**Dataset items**
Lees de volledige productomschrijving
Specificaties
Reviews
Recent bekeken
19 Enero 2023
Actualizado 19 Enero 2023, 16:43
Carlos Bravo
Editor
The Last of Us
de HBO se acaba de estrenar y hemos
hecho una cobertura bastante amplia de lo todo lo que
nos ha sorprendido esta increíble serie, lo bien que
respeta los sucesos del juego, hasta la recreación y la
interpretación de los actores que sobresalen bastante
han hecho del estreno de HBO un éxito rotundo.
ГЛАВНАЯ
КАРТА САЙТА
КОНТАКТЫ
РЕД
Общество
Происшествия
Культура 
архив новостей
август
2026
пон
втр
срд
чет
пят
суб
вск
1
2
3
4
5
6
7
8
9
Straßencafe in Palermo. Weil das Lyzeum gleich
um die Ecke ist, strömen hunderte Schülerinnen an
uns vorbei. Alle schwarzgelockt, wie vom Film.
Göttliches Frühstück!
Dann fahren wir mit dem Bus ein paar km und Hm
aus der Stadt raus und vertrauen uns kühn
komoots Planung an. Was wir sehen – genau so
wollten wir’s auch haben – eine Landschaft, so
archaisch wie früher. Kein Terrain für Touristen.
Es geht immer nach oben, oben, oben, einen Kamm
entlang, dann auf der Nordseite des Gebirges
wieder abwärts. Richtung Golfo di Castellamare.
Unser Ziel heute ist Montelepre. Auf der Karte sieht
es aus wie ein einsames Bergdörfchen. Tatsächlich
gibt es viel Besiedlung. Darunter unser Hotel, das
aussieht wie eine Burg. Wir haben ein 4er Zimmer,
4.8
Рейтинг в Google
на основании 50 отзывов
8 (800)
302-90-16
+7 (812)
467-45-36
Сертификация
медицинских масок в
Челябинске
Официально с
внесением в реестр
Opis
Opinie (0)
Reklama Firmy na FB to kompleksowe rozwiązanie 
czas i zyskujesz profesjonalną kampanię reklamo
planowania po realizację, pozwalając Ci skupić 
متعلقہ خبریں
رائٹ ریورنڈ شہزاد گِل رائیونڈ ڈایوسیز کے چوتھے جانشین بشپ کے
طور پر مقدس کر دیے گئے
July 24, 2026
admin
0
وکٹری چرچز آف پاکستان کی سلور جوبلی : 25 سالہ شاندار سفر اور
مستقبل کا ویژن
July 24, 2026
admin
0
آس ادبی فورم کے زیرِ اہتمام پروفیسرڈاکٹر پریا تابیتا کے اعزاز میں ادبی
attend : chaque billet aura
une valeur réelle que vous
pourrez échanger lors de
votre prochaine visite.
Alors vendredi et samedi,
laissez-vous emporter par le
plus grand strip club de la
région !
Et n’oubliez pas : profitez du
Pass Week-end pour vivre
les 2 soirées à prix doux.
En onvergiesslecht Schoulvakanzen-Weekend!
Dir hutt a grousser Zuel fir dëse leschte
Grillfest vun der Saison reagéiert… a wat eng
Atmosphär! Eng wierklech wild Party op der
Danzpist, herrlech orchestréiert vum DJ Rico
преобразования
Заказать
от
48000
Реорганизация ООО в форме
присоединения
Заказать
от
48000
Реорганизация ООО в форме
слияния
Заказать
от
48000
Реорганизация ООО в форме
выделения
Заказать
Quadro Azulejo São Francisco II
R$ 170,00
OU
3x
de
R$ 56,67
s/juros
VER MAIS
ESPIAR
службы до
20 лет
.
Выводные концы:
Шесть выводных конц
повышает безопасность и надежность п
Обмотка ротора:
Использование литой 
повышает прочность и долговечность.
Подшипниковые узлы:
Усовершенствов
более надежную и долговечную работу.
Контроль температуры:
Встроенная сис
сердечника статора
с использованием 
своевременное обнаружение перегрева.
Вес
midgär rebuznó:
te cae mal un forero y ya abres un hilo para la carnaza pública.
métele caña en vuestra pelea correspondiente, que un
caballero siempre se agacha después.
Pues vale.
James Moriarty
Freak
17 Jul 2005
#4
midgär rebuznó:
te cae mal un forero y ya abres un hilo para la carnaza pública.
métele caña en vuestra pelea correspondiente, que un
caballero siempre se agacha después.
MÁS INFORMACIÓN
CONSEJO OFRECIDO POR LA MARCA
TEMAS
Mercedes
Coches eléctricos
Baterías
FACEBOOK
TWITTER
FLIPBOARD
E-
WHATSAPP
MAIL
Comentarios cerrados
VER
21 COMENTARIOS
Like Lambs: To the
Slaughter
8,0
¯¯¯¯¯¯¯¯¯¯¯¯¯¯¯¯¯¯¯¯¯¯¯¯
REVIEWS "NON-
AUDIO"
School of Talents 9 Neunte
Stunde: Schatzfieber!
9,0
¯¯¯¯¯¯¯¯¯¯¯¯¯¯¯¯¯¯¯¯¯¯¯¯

**Problem to work on**
Reproduce exactly the lines above from the line with "رائٹ ریورنڈ شہزاد" to the line with "آس ادبی فورم", including both, and add nothing.

**Solution**
رائٹ ریورنڈ شہزاد گِل رائیونڈ ڈایوسیز کے چوتھے جانشین بشپ کے
طور پر مقدس کر دیے گئے
July 24, 2026
admin
0
وکٹری چرچز آف پاکستان کی سلور جوبلی : 25 سالہ شاندار سفر اور
مستقبل کا ویژن
July 24, 2026
admin
0
آس ادبی فورم کے زیرِ اہتمام پروفیسرڈاکٹر پریا تابیتا کے اعزاز میں ادبی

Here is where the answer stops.